# SOURCE DATA
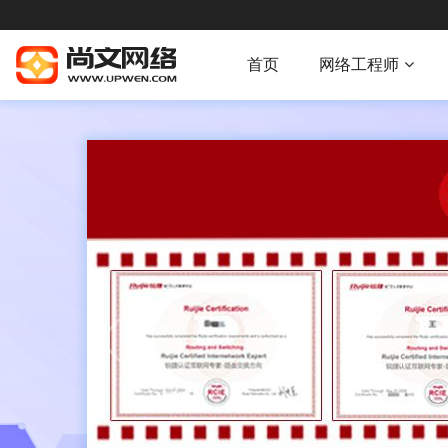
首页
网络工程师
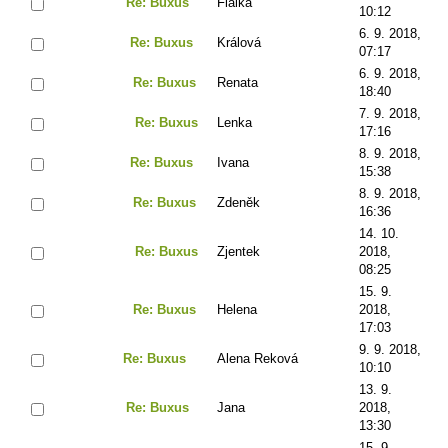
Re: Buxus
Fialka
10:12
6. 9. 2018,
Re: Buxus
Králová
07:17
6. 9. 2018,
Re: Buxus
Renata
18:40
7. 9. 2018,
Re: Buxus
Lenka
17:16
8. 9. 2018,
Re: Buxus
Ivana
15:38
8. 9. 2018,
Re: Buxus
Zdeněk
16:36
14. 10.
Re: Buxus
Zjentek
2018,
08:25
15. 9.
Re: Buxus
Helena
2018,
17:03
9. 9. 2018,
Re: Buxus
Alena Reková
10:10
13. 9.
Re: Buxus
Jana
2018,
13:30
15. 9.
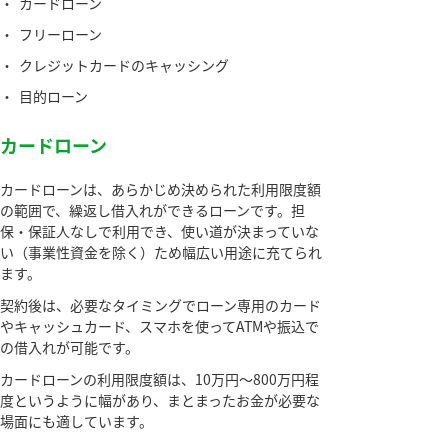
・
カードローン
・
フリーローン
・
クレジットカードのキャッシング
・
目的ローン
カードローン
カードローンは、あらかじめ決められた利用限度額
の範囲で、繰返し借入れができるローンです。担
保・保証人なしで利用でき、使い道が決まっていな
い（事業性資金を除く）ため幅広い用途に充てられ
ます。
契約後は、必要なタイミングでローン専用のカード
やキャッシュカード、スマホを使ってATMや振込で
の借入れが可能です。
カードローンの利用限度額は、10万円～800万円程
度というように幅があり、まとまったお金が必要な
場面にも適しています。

==

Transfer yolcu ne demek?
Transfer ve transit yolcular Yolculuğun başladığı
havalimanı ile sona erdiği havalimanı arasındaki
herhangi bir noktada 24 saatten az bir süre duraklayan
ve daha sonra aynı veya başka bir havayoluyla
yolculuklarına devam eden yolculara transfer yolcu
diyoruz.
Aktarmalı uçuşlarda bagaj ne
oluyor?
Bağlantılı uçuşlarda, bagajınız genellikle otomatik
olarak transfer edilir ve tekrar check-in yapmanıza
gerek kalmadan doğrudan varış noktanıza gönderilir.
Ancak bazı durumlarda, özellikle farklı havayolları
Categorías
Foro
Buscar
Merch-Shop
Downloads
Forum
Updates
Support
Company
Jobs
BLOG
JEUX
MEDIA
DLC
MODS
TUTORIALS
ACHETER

# WORK ITEM
Look through the data above. Find each line with the string "uçuşlarda" and copy it.

# ANSWER SPACE
Aktarmalı uçuşlarda bagaj ne
Bağlantılı uçuşlarda, bagajınız genellikle otomatik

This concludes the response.